+++ DATA
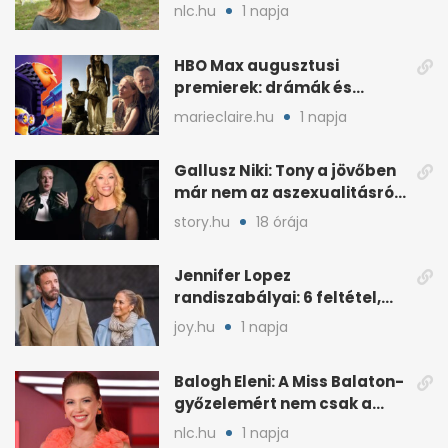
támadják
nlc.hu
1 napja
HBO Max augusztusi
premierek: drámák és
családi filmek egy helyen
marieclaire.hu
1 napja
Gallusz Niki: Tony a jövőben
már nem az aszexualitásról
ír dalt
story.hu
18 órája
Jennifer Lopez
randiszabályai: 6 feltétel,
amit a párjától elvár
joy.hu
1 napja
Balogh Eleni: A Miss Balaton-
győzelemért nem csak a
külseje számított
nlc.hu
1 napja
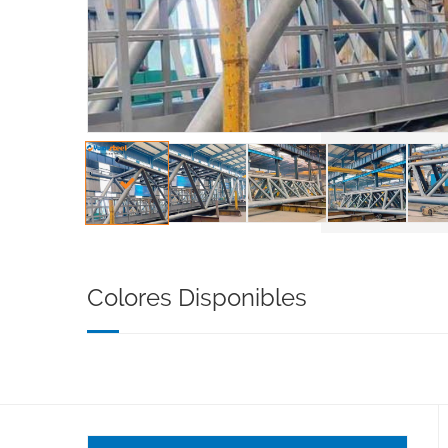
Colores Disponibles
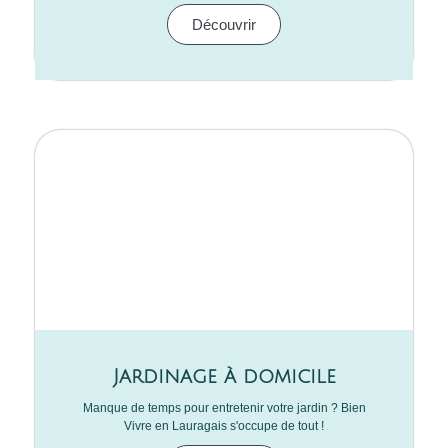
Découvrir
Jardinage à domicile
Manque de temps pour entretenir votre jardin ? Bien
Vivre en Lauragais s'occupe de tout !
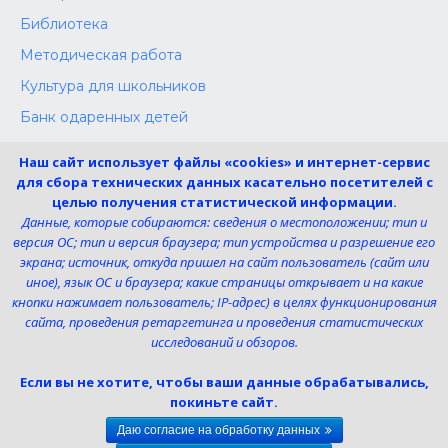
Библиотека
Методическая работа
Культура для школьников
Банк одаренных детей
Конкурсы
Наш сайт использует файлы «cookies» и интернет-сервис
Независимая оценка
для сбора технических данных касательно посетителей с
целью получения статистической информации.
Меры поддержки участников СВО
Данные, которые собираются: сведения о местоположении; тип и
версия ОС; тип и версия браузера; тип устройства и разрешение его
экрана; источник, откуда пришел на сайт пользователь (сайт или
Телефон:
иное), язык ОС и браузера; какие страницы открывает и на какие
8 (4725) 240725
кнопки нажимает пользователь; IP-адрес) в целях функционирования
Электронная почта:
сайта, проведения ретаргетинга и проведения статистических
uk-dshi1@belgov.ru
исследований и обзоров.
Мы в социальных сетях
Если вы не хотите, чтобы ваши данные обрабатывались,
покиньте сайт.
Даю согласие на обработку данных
++++++
+++ DATA
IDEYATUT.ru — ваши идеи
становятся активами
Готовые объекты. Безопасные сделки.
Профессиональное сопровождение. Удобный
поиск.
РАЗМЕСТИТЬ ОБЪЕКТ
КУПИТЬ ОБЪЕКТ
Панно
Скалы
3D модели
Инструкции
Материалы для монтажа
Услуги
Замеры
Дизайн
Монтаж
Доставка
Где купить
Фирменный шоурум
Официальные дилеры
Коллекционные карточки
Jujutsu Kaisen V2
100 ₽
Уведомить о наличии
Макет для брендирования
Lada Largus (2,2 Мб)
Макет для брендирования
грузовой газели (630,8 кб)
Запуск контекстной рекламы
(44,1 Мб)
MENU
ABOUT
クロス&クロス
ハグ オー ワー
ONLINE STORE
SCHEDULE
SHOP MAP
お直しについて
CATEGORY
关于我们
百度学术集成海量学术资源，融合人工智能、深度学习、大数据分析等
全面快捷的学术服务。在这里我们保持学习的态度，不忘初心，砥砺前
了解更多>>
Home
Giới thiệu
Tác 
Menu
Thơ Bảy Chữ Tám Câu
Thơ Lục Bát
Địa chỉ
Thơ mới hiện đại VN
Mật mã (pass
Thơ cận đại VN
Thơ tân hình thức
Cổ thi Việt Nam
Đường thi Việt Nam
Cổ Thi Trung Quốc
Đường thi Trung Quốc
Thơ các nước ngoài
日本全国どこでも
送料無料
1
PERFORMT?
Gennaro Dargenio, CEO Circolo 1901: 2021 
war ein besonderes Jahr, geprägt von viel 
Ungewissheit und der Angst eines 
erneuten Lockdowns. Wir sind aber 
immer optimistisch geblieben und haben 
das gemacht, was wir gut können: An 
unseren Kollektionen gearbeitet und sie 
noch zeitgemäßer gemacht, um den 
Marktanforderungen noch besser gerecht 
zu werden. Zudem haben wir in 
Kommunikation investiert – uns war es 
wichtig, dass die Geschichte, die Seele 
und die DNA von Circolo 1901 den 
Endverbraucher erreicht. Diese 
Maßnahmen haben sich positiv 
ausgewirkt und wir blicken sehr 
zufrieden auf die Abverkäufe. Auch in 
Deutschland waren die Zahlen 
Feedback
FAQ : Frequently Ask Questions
++++++
+++ DATA
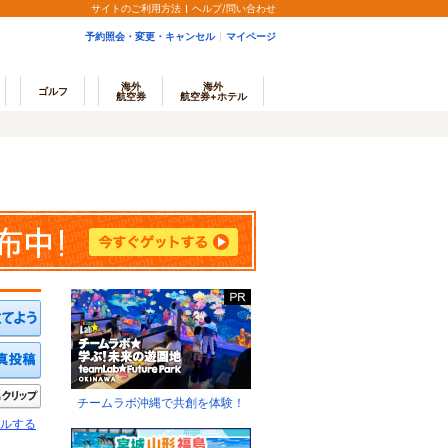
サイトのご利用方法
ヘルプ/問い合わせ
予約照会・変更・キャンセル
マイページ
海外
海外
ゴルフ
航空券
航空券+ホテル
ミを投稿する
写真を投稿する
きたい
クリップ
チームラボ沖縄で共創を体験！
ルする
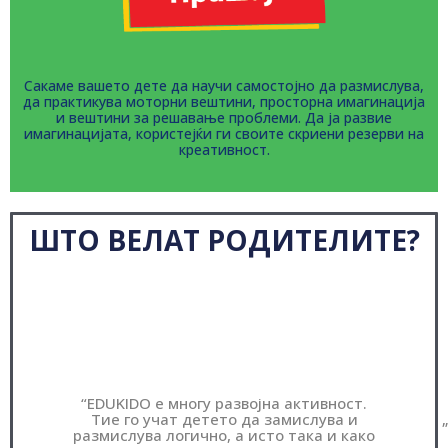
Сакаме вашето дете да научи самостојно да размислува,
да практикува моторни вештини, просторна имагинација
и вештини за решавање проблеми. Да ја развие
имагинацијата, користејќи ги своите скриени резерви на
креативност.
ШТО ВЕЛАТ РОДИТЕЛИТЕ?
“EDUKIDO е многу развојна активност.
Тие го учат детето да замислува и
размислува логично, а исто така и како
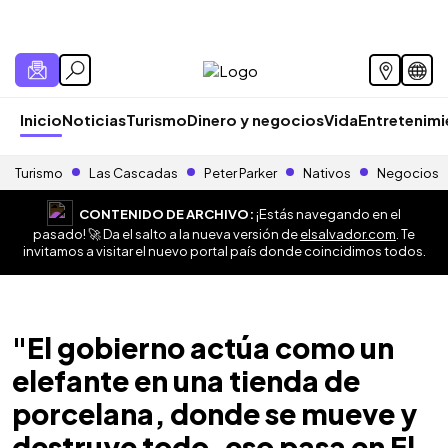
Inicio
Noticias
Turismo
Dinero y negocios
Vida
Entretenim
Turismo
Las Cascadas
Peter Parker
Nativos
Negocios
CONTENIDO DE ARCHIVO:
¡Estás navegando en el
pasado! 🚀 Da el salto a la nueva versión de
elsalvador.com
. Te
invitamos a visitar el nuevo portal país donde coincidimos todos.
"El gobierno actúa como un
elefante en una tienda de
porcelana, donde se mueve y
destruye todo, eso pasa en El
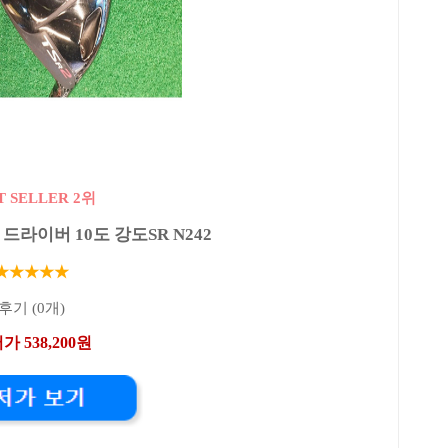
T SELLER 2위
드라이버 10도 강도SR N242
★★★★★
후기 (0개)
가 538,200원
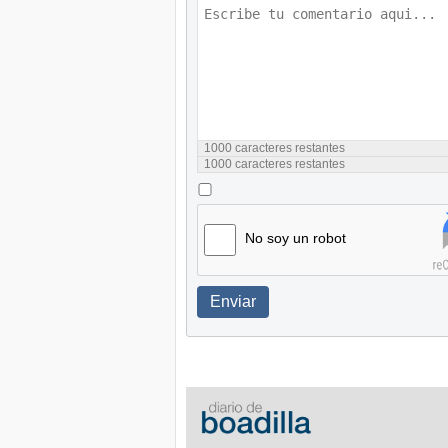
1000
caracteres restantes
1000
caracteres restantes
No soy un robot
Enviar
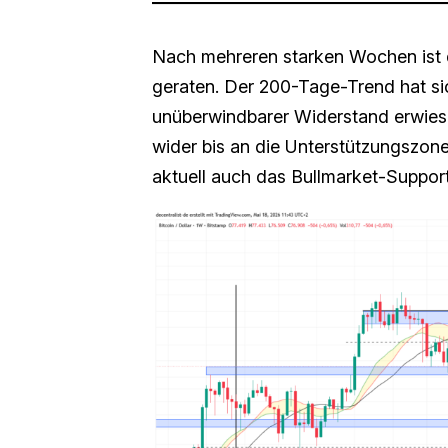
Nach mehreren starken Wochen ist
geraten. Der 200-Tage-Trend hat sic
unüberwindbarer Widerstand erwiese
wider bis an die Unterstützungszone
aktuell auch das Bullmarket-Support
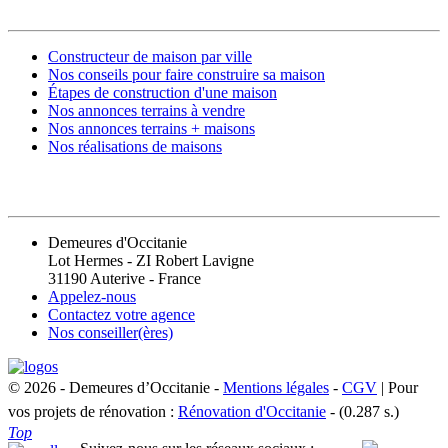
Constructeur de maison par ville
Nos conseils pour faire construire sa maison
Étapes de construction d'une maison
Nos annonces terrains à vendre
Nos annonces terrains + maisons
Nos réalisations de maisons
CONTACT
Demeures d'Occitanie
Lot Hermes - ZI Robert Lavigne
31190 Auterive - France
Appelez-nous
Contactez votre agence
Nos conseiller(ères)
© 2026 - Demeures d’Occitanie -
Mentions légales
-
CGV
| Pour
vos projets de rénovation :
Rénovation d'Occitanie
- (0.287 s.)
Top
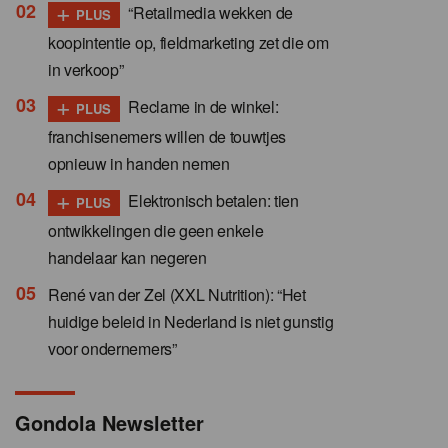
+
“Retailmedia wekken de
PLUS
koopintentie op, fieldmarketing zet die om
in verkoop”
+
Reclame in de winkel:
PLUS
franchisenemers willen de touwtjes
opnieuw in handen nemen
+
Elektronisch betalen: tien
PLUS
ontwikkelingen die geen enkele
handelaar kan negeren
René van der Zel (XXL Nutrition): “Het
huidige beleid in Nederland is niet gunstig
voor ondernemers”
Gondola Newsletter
++++++
TASK DETAILS:
Show all of the lines above in which "данных" is present.

ANSWER TO THIS TASK:
для сбора технических данных касательно посетителей с
Даю согласие на обработку данных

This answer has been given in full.